Re: Reducing vdpa migration downtime because of memory pin / maps

Eugenio Perez Martin Sun, 09 Jul 2023 23:06:09 -0700

On Sat, Jul 8, 2023 at 11:14 AM Si-Wei Liu <si-wei....@oracle.com> wrote:
>
>
>
> On 7/5/2023 10:46 PM, Eugenio Perez Martin wrote:
> > On Thu, Jul 6, 2023 at 2:13 AM Si-Wei Liu <si-wei....@oracle.com> wrote:
> >>
> >>
> >> On 7/5/2023 11:03 AM, Eugenio Perez Martin wrote:
> >>> On Tue, Jun 27, 2023 at 8:36 AM Si-Wei Liu <si-wei....@oracle.com> wrote:
> >>>>
> >>>> On 6/9/2023 7:32 AM, Eugenio Perez Martin wrote:
> >>>>> On Fri, Jun 9, 2023 at 12:39 AM Si-Wei Liu <si-wei....@oracle.com> 
> >>>>> wrote:
> >>>>>> On 6/7/23 01:08, Eugenio Perez Martin wrote:
> >>>>>>> On Wed, Jun 7, 2023 at 12:43 AM Si-Wei Liu <si-wei....@oracle.com> 
> >>>>>>> wrote:
> >>>>>>>> Sorry for reviving this old thread, I lost the best timing to follow 
> >>>>>>>> up
> >>>>>>>> on this while I was on vacation. I have been working on this and 
> >>>>>>>> found
> >>>>>>>> out some discrepancy, please see below.
> >>>>>>>>
> >>>>>>>> On 4/5/23 04:37, Eugenio Perez Martin wrote:
> >>>>>>>>> Hi!
> >>>>>>>>>
> >>>>>>>>> As mentioned in the last upstream virtio-networking meeting, one of
> >>>>>>>>> the factors that adds more downtime to migration is the handling of
> >>>>>>>>> the guest memory (pin, map, etc). At this moment this handling is
> >>>>>>>>> bound to the virtio life cycle (DRIVER_OK, RESET). In that sense, 
> >>>>>>>>> the
> >>>>>>>>> destination device waits until all the guest memory / state is
> >>>>>>>>> migrated to start pinning all the memory.
> >>>>>>>>>
> >>>>>>>>> The proposal is to bind it to the char device life cycle (open vs
> >>>>>>>>> close),
> >>>>>>>> Hmmm, really? If it's the life cycle for char device, the next guest 
> >>>>>>>> /
> >>>>>>>> qemu launch on the same vhost-vdpa device node won't make it work.
> >>>>>>>>
> >>>>>>> Maybe my sentence was not accurate, but I think we're on the same 
> >>>>>>> page here.
> >>>>>>>
> >>>>>>> Two qemu instances opening the same char device at the same time are
> >>>>>>> not allowed, and vhost_vdpa_release clean all the maps. So the next
> >>>>>>> qemu that opens the char device should see a clean device anyway.
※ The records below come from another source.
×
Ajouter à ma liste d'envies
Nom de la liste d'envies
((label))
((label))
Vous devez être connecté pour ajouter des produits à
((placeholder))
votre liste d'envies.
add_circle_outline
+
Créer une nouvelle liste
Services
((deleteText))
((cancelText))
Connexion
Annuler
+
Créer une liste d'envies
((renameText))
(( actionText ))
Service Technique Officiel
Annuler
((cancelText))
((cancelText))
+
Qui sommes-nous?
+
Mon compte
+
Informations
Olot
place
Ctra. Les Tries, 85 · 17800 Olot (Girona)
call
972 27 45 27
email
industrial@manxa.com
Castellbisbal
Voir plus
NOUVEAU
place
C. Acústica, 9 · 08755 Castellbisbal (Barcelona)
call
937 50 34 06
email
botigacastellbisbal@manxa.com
> >>>>>> I mean the pin can't be done at the time of char device open, where the
> >>>>>> user address space is not known/bound yet. The earliest point possible
> >>>>>> for pinning would be until the vhost_attach_mm() call from SET_OWNER is
> >>>>>> done.
> >>>>> Maybe we are deviating, let me start again.
> >>>>>
> >>>>> Using QEMU code, what I'm proposing is to modify the lifecycle of the
> >>>>> .listener member of struct vhost_vdpa.
> >>>>>
> >>>>> At this moment, the memory listener is registered at
> >>>>> vhost_vdpa_dev_start(dev, started=true) call for the last vhost_dev,
> >>>>> and is unregistered in both vhost_vdpa_reset_status and
> >>>>> vhost_vdpa_cleanup.
> >>>>>
> >>>>> My original proposal was just to move the memory listener registration
> >>>>> to the last vhost_vdpa_init, and remove the unregister from
> >>>>> vhost_vdpa_reset_status. The calls to vhost_vdpa_dma_map/unmap would
> >>>>> be the same, the device should not realize this change.
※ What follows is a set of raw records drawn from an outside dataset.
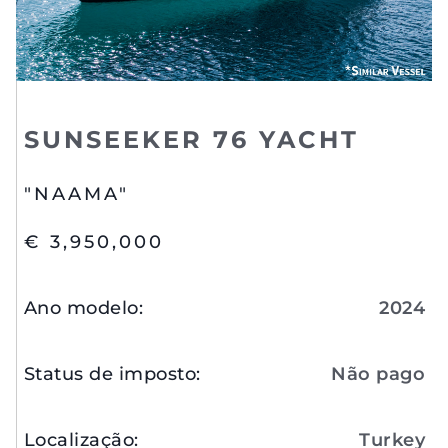
SUNSEEKER 76 YACHT
"NAAMA"
€ 3,950,000
Ano modelo
:
2024
Status de imposto
:
Não pago
Localização
:
Turkey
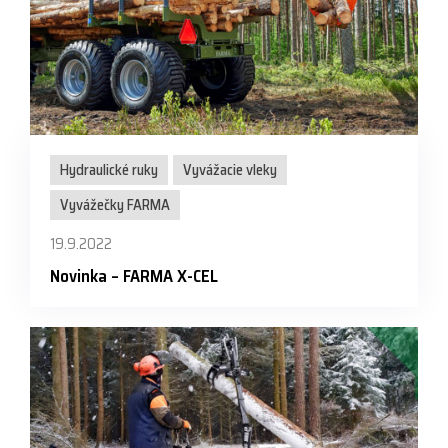
Hydraulické ruky
Vyvážacie vleky
Vyvážečky FARMA
19.9.2022
Novinka – FARMA X-CEL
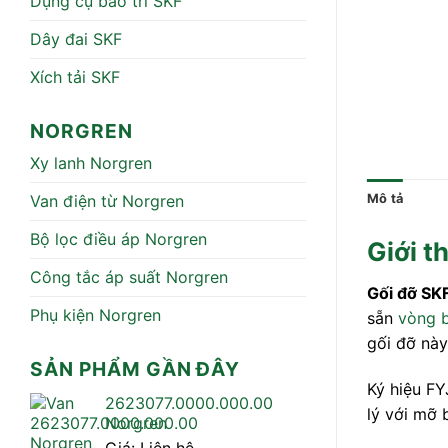
Dụng cụ bảo trì SKF
Dây đai SKF
Xích tải SKF
NORGREN
Xy lanh Norgren
Van điện từ Norgren
Mô tả
Bộ lọc điều áp Norgren
Giới t
Công tắc áp suất Norgren
Gối đỡ SK
Phụ kiện Norgren
sẵn
vòng b
gối đỡ này
SẢN PHẨM GẦN ĐÂY
Ký hiệu FY
2623077.0000.000.00
lý với mỡ 
Norgren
> >>>> This can address LM downtime latency for sure, but it won't help
> >>>> downtime during dynamic SVQ switch - which still needs to go through the
> >>>> full unmap/map cycle (that includes the slow part for pinning) from
> >>>> passthrough to SVQ mode. Be noted not every device could work with a
> >>>> separate ASID for SVQ descriptors. The fix should expect to work on
> >>>> normal vDPA vendor devices without a separate descriptor ASID, with
> >>>> platform IOMMU underneath or with on-chip IOMMU.
> >>>>
> >>> At this moment the SVQ switch is very inefficient mapping-wise, as it
> >>> unmap all the GPA->HVA maps and overrides it. In particular, SVQ is
> >>> allocated in low regions of the iova space, and then the guest memory
> >>> is allocated in this new IOVA region incrementally.
> >> Yep. The key to build this fast path for SVQ switching I think is to
> >> maintain the identity mapping for the passthrough queues so that QEMU
> >> can reuse the old mappings for guest memory (e.g. GIOVA identity mapped
> >> to GPA) while incrementally adding new mappings for SVQ vrings.
> >>
> >>> We can optimize that if we place SVQ in a free GPA area instead.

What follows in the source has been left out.